→ **Work request**:
Everything in the entries below except the pictures must be returned exactly.

→ **Dataset records**:
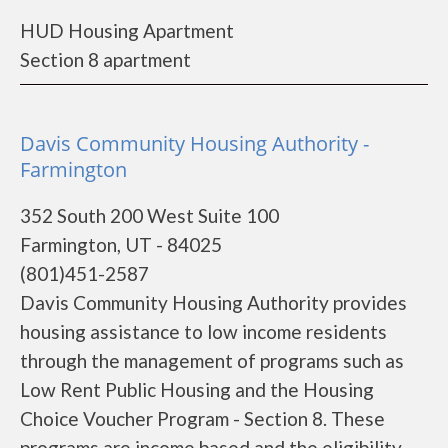
HUD Housing Apartment
Section 8 apartment
Davis Community Housing Authority -
Farmington
352 South 200 West Suite 100
Farmington, UT - 84025
(801)451-2587
Davis Community Housing Authority provides
housing assistance to low income residents
through the management of programs such as
Low Rent Public Housing and the Housing
Choice Voucher Program - Section 8. These
programs are income based and the eligibility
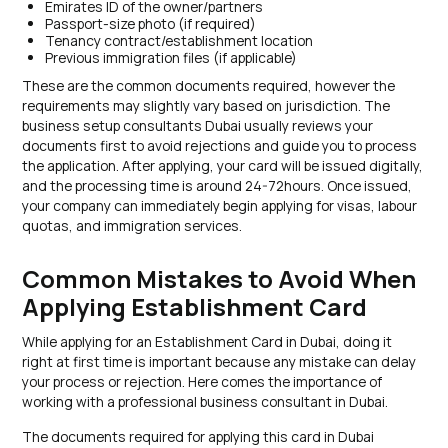
Emirates ID of the owner/partners
Passport-size photo (if required)
Tenancy contract/establishment location
Previous immigration files (if applicable)
These are the common documents required, however the
requirements may slightly vary based on jurisdiction. The
business setup consultants Dubai usually reviews your
documents first to avoid rejections and guide you to process
the application. After applying, your card will be issued digitally,
and the processing time is around 24-72hours. Once issued,
your company can immediately begin applying for visas, labour
quotas, and immigration services.
Common Mistakes to Avoid When
Applying Establishment Card
While applying for an Establishment Card in Dubai, doing it
right at first time is important because any mistake can delay
your process or rejection. Here comes the importance of
working with a professional business consultant in Dubai.
The documents required for applying this card in Dubai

→ **Task response**:
HUD Housing Apartment
Section 8 apartment
Davis Community Housing Authority -
Farmington
352 South 200 West Suite 100
Farmington, UT - 84025
(801)451-2587
Davis Community Housing Authority provides
housing assistance to low income residents
through the management of programs such as
Low Rent Public Housing and the Housing
Choice Voucher Program - Section 8. These
programs are income based and the eligibility
Emirates ID of the owner/partners
Passport-size photo (if required)
Tenancy contract/establishment location
Previous immigration files (if applicable)
These are the common documents required, however the
requirements may slightly vary based on jurisdiction. The
business setup consultants Dubai usually reviews your
documents first to avoid rejections and guide you to process
the application. After applying, your card will be issued digitally,
and the processing time is around 24-72hours. Once issued,
your company can immediately begin applying for visas, labour
quotas, and immigration services.
Common Mistakes to Avoid When
Applying Establishment Card
While applying for an Establishment Card in Dubai, doing it
right at first time is important because any mistake can delay
your process or rejection. Here comes the importance of
working with a professional business consultant in Dubai.
The documents required for applying this card in Dubai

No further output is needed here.